Copy the lines exactly. Begin at the first line of the data and stop after the line with "Misal kita ingin mengkompres".

• **Provided information**:
--------------------------------
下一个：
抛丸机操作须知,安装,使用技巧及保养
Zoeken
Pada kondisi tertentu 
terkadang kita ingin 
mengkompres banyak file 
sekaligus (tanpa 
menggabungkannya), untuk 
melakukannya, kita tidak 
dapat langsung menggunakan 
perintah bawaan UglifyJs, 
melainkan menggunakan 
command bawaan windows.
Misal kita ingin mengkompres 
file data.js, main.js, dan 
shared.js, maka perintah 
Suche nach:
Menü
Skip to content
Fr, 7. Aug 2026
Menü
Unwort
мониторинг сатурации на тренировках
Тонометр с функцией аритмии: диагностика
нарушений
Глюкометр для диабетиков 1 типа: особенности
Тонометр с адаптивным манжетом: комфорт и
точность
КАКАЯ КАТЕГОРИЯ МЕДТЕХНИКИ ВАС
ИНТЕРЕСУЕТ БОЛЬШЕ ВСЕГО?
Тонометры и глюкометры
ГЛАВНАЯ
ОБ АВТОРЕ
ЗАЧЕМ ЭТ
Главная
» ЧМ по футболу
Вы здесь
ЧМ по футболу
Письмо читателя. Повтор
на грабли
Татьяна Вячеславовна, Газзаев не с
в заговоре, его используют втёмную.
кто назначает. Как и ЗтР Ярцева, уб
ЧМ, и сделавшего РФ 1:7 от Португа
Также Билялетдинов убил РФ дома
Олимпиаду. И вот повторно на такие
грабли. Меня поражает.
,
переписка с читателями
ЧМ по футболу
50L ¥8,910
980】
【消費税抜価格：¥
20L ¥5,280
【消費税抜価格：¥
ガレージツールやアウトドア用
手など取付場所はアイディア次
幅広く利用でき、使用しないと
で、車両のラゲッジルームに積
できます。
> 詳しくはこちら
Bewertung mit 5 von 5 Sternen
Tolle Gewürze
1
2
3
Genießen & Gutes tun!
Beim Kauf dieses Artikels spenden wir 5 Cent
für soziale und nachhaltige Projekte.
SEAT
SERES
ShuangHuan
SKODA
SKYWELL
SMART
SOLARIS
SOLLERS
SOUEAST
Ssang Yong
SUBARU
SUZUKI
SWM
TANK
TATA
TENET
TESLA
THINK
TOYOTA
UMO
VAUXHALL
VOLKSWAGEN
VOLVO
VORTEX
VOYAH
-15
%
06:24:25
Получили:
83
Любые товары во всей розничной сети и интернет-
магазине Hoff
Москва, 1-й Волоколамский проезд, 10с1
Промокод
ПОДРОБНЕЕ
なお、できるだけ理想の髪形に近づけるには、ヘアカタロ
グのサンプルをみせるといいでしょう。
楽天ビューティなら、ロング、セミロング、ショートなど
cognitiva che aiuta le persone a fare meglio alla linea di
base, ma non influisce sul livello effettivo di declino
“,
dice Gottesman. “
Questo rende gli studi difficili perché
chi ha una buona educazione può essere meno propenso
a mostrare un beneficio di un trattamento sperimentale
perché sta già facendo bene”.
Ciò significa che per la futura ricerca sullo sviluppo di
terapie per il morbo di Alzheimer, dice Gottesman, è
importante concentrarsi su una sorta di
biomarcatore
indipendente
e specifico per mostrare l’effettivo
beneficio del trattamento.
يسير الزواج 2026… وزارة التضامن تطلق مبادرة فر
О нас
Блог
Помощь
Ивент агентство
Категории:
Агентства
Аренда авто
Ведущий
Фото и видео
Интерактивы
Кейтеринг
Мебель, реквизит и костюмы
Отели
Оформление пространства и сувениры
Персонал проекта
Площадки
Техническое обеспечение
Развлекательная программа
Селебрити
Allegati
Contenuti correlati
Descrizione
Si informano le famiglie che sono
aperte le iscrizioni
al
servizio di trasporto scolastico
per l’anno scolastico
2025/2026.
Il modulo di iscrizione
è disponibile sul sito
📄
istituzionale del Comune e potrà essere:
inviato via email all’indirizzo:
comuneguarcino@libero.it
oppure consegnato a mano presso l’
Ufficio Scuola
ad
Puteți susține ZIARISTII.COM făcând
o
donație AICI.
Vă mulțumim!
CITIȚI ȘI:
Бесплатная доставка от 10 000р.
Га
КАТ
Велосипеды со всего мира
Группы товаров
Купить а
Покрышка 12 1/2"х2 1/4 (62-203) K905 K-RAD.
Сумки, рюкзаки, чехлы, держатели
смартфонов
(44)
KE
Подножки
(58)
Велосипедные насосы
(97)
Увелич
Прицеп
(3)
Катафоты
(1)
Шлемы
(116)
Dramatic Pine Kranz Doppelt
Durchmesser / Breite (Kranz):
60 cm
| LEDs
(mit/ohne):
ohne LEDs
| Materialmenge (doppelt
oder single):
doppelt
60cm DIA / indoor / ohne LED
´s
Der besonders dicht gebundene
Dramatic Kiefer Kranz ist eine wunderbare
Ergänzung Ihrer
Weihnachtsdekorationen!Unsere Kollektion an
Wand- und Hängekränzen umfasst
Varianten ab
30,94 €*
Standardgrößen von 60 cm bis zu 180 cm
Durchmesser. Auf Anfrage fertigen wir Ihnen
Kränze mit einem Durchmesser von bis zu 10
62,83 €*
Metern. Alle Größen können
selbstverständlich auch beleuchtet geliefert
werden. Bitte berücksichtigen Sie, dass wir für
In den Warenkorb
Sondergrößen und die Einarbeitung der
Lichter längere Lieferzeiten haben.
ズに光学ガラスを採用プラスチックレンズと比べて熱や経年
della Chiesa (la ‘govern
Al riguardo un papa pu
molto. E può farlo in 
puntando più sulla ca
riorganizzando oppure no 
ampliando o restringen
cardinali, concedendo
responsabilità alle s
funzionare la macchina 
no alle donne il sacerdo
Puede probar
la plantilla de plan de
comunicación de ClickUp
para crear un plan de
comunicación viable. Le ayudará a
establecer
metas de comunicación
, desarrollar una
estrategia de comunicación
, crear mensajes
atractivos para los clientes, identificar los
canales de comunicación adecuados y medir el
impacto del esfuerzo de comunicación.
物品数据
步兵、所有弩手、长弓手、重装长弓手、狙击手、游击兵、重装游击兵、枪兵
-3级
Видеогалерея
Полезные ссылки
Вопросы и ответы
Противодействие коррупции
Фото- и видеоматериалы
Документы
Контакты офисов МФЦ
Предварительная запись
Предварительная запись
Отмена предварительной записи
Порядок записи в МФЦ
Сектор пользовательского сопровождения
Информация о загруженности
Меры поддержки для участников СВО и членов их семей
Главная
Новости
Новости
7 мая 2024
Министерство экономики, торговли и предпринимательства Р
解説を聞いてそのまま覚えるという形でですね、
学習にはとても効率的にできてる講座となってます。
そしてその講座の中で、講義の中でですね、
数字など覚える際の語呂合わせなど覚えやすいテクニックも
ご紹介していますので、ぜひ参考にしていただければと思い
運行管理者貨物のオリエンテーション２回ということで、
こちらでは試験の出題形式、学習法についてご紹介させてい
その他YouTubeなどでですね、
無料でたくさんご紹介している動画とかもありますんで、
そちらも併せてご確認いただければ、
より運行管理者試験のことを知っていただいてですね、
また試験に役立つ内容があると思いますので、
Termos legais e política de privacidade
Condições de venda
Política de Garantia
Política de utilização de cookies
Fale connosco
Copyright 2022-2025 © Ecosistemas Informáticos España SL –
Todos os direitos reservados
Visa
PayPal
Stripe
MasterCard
--------------------------------
• **Answer section**:
下一个：
抛丸机操作须知,安装,使用技巧及保养
Zoeken
Pada kondisi tertentu 
terkadang kita ingin 
mengkompres banyak file 
sekaligus (tanpa 
menggabungkannya), untuk 
melakukannya, kita tidak 
dapat langsung menggunakan 
perintah bawaan UglifyJs, 
melainkan menggunakan 
command bawaan windows.
Misal kita ingin mengkompres 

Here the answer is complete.